Bounding box prediction data:
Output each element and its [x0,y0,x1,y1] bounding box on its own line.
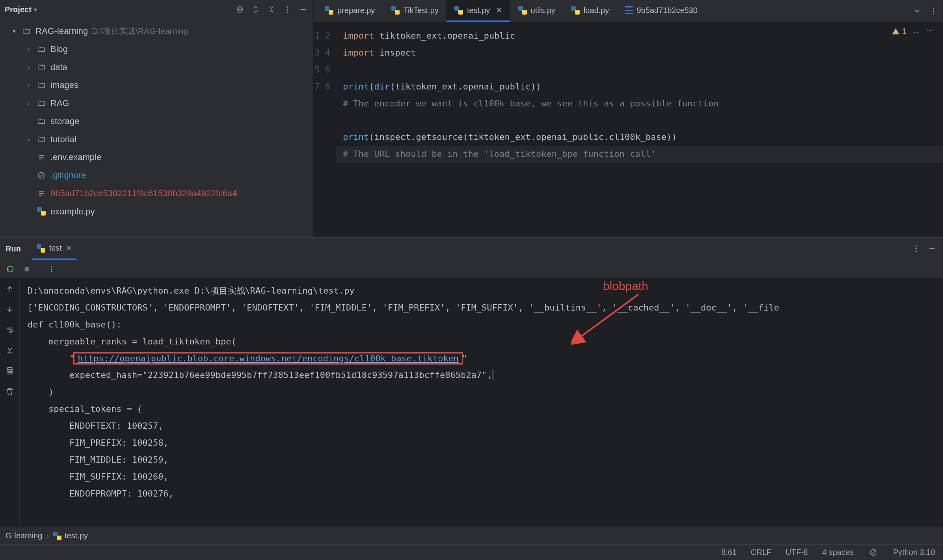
text-file-icon [36,152,46,162]
crumb-item[interactable]: test.py [65,531,88,540]
folder-label: Blog [50,40,68,58]
chevron-down-icon[interactable]: ▾ [34,6,37,13]
soft-wrap-icon[interactable] [4,324,16,336]
svg-line-34 [579,294,638,338]
run-tool-window: Run test ✕ [0,237,943,527]
clear-all-icon[interactable] [4,385,16,398]
project-tree[interactable]: ▾ RAG-learning D:\项目实战\RAG-learning ›Blo… [0,19,313,220]
svg-point-4 [286,9,288,10]
line-gutter: 1 2 3 4 5 6 7 8 [314,22,336,237]
svg-point-25 [51,271,52,272]
print-icon[interactable] [4,365,16,377]
expand-all-icon[interactable] [250,4,261,15]
down-stack-icon[interactable] [4,303,16,316]
console-line: D:\anaconda\envs\RAG\python.exe D:\项目实战\… [28,286,355,296]
url-link[interactable]: https://openaipublic.blob.core.windows.n… [78,353,459,363]
tree-folder-rag[interactable]: ›RAG [0,94,313,112]
line-separator[interactable]: CRLF [751,548,771,557]
more-icon[interactable] [282,4,293,15]
console-output[interactable]: D:\anaconda\envs\RAG\python.exe D:\项目实战\… [20,279,943,527]
up-stack-icon[interactable] [4,283,16,295]
run-side-toolbar [0,279,20,527]
root-name: RAG-learning [35,22,88,40]
collapse-all-icon[interactable] [266,4,277,15]
tab-diff[interactable]: 9b5ad71b2ce530 [617,0,706,22]
tab-prepare[interactable]: prepare.py [317,0,383,22]
console-line: ) [28,387,54,397]
file-label: .gitignore [50,166,86,184]
tree-file-hash[interactable]: 9b5ad71b2ce5302211f9c61530b329a4922fc6a4 [0,184,313,203]
crumb-item[interactable]: G-learning [6,531,42,540]
stop-icon[interactable] [20,263,33,275]
console-line: def cl100k_base(): [28,320,121,329]
svg-point-16 [933,10,934,11]
run-tab-test[interactable]: test ✕ [32,238,76,260]
readonly-toggle-icon[interactable] [868,547,879,558]
console-line: FIM_PREFIX: 100258, [28,438,169,448]
run-tab-label: test [49,244,62,253]
python-file-icon [53,532,61,540]
file-label: example.py [50,203,95,221]
chevron-right-icon: › [28,97,35,110]
tab-label: prepare.py [337,6,375,15]
root-path: D:\项目实战\RAG-learning [92,22,188,40]
folder-icon [36,62,46,72]
tree-folder-storage[interactable]: storage [0,112,313,130]
svg-point-19 [915,248,917,249]
tree-root[interactable]: ▾ RAG-learning D:\项目实战\RAG-learning [0,22,313,40]
hide-panel-icon[interactable] [298,4,309,15]
console-line: ENDOFPROMPT: 100276, [28,489,174,499]
console-line: expected_hash="223921b76ee99bde995b7ff73… [28,370,492,380]
code-content[interactable]: import tiktoken_ext.openai_public import… [336,22,943,237]
folder-icon [36,44,46,54]
code-editor[interactable]: 1 ︿ ﹀ 1 2 3 4 5 6 7 8 import tiktoken_ex… [314,22,943,237]
scroll-to-end-icon[interactable] [4,344,16,357]
more-icon[interactable] [911,243,922,254]
chevron-right-icon: › [28,133,35,146]
tree-file-gitignore[interactable]: .gitignore [0,166,313,184]
project-title[interactable]: Project [5,5,32,14]
chevron-right-icon: › [28,61,35,74]
navigation-bar[interactable]: G-learning › test.py [0,527,943,544]
svg-point-18 [915,246,917,247]
tab-label: utils.py [531,6,555,15]
svg-point-23 [51,266,52,267]
console-line: FIM_SUFFIX: 100260, [28,472,169,482]
python-file-icon [391,6,400,15]
folder-icon [36,98,46,108]
tab-load[interactable]: load.py [563,0,617,22]
more-icon[interactable] [45,263,58,275]
hide-panel-icon[interactable] [926,243,937,254]
svg-point-17 [933,13,934,14]
indent-setting[interactable]: 4 spaces [822,548,854,557]
project-tool-window: Project ▾ ▾ RAG-learning D:\项目实战\RAG-lea… [0,0,314,237]
tab-test[interactable]: test.py✕ [446,0,510,22]
svg-rect-33 [8,372,11,374]
tab-tiktest[interactable]: TikTest.py [383,0,446,22]
more-icon[interactable] [928,6,939,17]
tree-folder-data[interactable]: ›data [0,58,313,76]
text-file-icon [36,188,46,199]
tree-folder-tutorial[interactable]: ›tutorial [0,130,313,149]
select-opened-file-icon[interactable] [234,4,246,15]
svg-point-3 [286,6,288,7]
tab-utils[interactable]: utils.py [510,0,563,22]
tree-file-example[interactable]: example.py [0,203,313,221]
tree-file-env[interactable]: .env.example [0,148,313,166]
tab-label: test.py [467,6,490,15]
console-line: " [28,353,74,363]
project-header: Project ▾ [0,0,313,19]
show-tabs-dropdown-icon[interactable] [911,6,923,17]
close-tab-icon[interactable]: ✕ [496,6,502,15]
svg-line-36 [871,550,876,554]
run-toolbar [0,260,943,279]
caret-position[interactable]: 8:61 [721,548,737,557]
file-encoding[interactable]: UTF-8 [786,548,808,557]
close-tab-icon[interactable]: ✕ [66,244,72,253]
console-line: mergeable_ranks = load_tiktoken_bpe( [28,337,236,346]
tree-folder-images[interactable]: ›images [0,76,313,94]
rerun-icon[interactable] [4,263,17,275]
tree-folder-blog[interactable]: ›Blog [0,40,313,58]
python-interpreter[interactable]: Python 3.10 [893,548,935,557]
python-file-icon [518,6,527,15]
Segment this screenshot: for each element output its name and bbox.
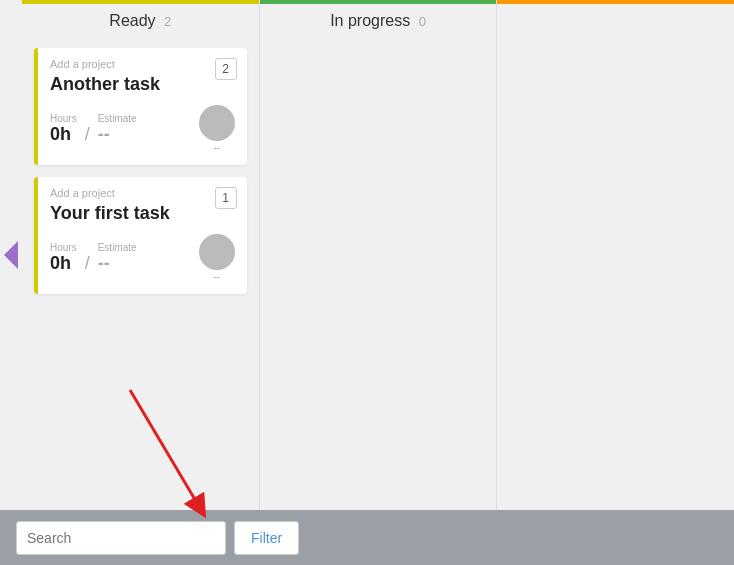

» Your objective
From the records above, count the lines in which the string "name" is found, and answer with the number alone.

» Answer
2